Britain’s parliamentary Treasury Committee has called for a more proactive approach to the oversight of artificial intelligence in financial services.
Lawmakers warned that current regulatory practices may be insufficient as AI systems become more embedded across the sector. In a recent report, the committee said the Financial Conduct Authority and the Bank of England should introduce stress-testing frameworks designed specifically for AI-driven systems. According to the committee, such tests could help banks, insurers and other financial firms understand how automated decision-making tools might behave during periods of market disruption or technological failure.
The report also recommended that the Financial Conduct Authority clarify how existing consumer protection rules apply when AI is used in areas such as credit assessments, insurance pricing and customer interactions. Guidance should also outline the level of understanding senior managers are expected to have over the AI systems operating under their responsibility, with publication suggested by the end of 2026.
AI adoption raises consumer and stability concerns
Evidence presented to the committee highlighted the fast uptake of AI across British financial services, with around three-quarters of firms now using the technology in core operations, including claims handling and lending decisions. Regulators acknowledged that more advanced forms of AI, particularly systems capable of acting autonomously, introduce additional risks for retail customers.

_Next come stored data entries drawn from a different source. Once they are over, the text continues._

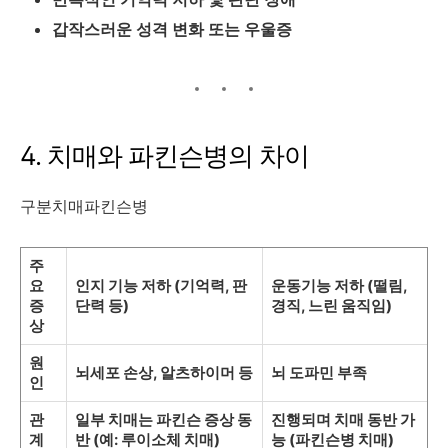
갑작스러운 성격 변화 또는 우울증
4. 치매와 파킨슨병의 차이
구분치매파킨슨병
주
요
인지 기능 저하 (기억력, 판
운동기능 저하 (떨림,
증
단력 등)
경직, 느린 움직임)
상
원
뇌세포 손상, 알츠하이머 등
뇌 도파민 부족
인
관
일부 치매는 파킨슨 증상 동
진행되며 치매 동반 가
계
반 (예: 루이소체 치매)
능 (파킨슨병 치매)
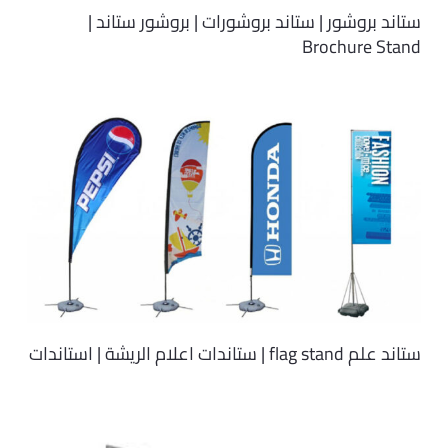
ستاند بروشور | ستاند بروشورات | بروشور ستاند |
Brochure Stand
ستاند علم flag stand | ستاندات اعلام الريشة | استاندات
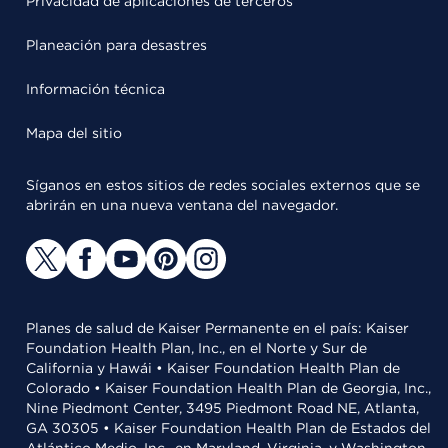
Privacidad de aplicaciones de terceros
Planeación para desastres
Información técnica
Mapa del sitio
Síganos en estos sitios de redes sociales externos que se
abrirán en una nueva ventana del navegador.
Planes de salud de Kaiser Permanente en el país: Kaiser
Foundation Health Plan, Inc., en el Norte y Sur de
California y Hawái • Kaiser Foundation Health Plan de
Colorado • Kaiser Foundation Health Plan de Georgia, Inc.,
Nine Piedmont Center, 3495 Piedmont Road NE, Atlanta,
GA 30305 • Kaiser Foundation Health Plan de Estados del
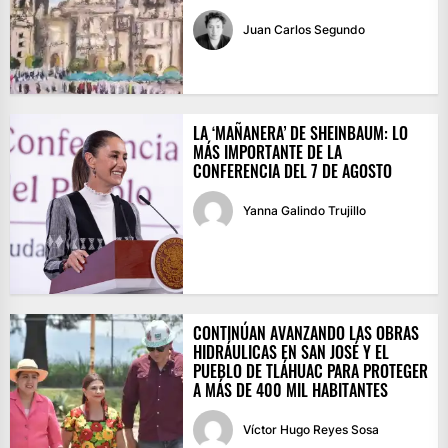
Juan Carlos Segundo
LA ‘MAÑANERA’ DE SHEINBAUM: LO
MÁS IMPORTANTE DE LA
CONFERENCIA DEL 7 DE AGOSTO
Yanna Galindo Trujillo
CONTINÚAN AVANZANDO LAS OBRAS
HIDRÁULICAS EN SAN JOSÉ Y EL
PUEBLO DE TLÁHUAC PARA PROTEGER
A MÁS DE 400 MIL HABITANTES
Víctor Hugo Reyes Sosa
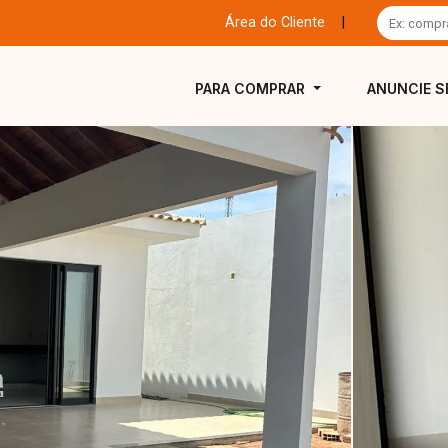
Área do Cliente
|
PARA COMPRAR
ANUNCIE S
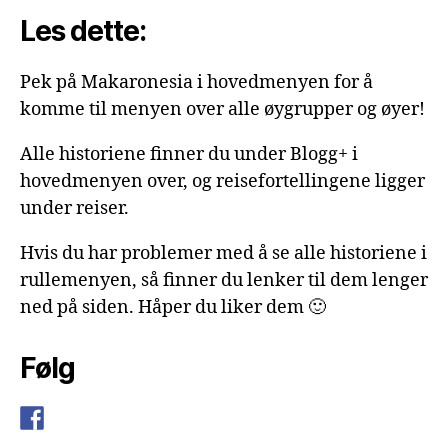
Les dette:
Pek på Makaronesia i hovedmenyen for å
komme til menyen over alle øygrupper og øyer!
Alle historiene finner du under Blogg+ i
hovedmenyen over, og reisefortellingene ligger
under reiser.
Hvis du har problemer med å se alle historiene i
rullemenyen, så finner du lenker til dem lenger
ned på siden. Håper du liker dem 🙂
Følg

The committee report pointed to concerns around opaque decision-making, potential discrimination against vulnerable consumers, increased fraud risks, and the spread of unregulated financial guidance through AI-powered tools. Witnesses also raised wider financial stability issues, noting that widespread reliance on a small number of US-based cloud and AI providers could create concentration risks. In trading, automated systems were said to have the potential to reinforce herd behaviour during periods of market stress.
Representatives from the Treasury Committee indicated that, based on the evidence reviewed, the financial system may not yet be adequately prepared for a significant AI-related incident, which could have wide-reaching consequences for consumers.
In response, officials from the Financial Conduct Authority said the regulator would examine the findings, reiterating its existing view that rigid AI-specific rules may struggle to keep pace with technological change. Bank of England officials stated that work is already underway to assess AI-related risks and that the central bank would respond formally to the recommendations.